Снег падал мягкими, густыми хлопьями, отчего казалось, что на улице не раннее утро, а вечерние сумерки.
Валерий плотнее запахнул пальто, надвинул почти на глаза шапку. Постоял на приступочке крыльца всего несколько минут, как лицо стало влажным, а шапка и пальто сплошь покрылись снегом.
«Сорвется поездка… — с огорчением подумал Валерий, возвращаясь в контору. — Хоть бы к утру наладилась погода…»
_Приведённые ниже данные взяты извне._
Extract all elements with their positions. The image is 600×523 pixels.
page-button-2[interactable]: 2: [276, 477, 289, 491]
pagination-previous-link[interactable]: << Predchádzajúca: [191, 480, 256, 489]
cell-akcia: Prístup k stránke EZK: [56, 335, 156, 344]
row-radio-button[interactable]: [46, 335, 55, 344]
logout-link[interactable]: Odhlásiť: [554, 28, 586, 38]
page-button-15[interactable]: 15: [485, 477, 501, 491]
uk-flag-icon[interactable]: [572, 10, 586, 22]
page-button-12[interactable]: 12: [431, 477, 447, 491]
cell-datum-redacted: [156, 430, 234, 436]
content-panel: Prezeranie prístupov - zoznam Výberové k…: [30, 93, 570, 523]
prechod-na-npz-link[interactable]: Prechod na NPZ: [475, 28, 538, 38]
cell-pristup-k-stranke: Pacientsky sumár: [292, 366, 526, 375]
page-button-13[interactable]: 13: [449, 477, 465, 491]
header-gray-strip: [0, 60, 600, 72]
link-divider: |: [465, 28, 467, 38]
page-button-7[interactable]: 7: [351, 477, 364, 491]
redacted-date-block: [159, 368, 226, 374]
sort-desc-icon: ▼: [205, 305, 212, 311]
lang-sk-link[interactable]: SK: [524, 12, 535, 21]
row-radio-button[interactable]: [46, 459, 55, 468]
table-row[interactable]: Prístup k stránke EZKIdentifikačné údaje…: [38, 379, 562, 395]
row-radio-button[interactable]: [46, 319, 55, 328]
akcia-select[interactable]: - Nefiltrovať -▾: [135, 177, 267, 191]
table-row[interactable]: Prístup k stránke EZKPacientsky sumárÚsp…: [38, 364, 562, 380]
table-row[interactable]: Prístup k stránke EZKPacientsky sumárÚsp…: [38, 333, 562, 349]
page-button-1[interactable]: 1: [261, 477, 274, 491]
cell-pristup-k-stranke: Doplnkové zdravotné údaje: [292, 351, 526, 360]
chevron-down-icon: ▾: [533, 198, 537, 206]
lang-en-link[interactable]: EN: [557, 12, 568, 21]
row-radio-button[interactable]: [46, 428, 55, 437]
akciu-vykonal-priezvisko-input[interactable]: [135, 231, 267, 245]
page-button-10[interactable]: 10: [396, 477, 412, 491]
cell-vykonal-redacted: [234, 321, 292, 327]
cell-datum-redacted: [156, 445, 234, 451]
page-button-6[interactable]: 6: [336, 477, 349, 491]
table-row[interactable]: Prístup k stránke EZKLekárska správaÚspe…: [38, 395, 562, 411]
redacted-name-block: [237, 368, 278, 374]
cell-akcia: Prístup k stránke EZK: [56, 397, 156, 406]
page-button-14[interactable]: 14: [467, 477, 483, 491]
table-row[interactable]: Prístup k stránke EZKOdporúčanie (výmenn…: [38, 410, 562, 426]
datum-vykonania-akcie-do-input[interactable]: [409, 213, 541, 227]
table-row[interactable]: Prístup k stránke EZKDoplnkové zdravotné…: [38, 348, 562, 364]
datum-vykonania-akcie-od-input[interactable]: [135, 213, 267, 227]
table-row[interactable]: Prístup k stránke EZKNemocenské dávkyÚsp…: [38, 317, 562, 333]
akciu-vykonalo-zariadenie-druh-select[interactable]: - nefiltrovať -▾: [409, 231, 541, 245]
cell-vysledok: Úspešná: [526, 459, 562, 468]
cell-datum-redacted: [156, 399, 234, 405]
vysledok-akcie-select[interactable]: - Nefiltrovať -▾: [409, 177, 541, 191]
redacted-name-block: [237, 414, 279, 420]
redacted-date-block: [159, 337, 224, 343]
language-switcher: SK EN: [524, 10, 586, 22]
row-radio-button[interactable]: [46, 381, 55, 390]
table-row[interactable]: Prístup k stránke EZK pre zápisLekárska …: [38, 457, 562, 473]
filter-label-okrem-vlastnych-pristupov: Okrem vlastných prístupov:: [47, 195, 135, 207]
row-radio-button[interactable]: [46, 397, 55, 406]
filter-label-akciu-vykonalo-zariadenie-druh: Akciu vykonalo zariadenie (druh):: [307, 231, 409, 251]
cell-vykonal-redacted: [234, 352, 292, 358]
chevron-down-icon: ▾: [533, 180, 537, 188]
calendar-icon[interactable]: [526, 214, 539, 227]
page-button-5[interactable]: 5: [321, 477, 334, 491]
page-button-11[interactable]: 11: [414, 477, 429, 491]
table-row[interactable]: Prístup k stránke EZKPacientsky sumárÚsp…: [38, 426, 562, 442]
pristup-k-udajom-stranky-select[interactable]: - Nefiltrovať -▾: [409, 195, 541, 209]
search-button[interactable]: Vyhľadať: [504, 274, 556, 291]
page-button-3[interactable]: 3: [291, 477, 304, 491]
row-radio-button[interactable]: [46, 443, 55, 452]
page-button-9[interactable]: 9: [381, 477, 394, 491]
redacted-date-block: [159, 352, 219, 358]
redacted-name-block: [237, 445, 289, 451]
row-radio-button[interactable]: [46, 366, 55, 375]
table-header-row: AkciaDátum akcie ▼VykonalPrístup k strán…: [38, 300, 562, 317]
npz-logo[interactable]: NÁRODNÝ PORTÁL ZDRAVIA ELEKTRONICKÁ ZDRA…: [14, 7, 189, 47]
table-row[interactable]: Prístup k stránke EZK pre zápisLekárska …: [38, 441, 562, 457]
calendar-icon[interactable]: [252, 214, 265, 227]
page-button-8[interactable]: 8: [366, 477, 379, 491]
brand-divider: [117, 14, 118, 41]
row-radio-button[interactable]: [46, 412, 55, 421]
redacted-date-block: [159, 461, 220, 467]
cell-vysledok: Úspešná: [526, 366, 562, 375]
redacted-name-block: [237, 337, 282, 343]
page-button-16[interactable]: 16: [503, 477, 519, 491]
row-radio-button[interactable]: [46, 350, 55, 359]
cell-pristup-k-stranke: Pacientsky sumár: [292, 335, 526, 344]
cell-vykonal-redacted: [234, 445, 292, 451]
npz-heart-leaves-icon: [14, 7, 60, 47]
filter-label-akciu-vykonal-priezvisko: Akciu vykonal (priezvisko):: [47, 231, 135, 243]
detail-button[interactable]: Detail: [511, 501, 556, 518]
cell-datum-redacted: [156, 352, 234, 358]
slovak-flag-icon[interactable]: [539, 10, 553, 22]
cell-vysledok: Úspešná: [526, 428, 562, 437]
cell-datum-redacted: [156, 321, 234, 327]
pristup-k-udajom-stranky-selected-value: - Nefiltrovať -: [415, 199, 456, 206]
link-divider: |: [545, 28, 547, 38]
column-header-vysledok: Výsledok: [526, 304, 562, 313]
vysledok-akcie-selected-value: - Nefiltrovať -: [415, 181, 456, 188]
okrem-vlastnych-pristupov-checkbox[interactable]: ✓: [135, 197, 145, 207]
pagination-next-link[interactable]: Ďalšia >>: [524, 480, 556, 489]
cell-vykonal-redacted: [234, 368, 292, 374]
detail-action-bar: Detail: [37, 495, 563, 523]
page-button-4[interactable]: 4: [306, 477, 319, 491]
Завтра, в свой выходной, он собирался поехать в Волоколамский и Красногорский районы — посмотреть, в каком состоянии памятники погибшим в минувшей войне. Эти памятники над братскими могилами устанавливали комсомольцы из его родного отряда военных строителей.
В своё время, отслужив в отряде положенные два года, Валерий поступил вольнонаемным на завод, продукция которого используется для военного строительства. И значит, связь с отрядом осталась по-прежнему прочной. Сейчас Валерий уже начальник цеха.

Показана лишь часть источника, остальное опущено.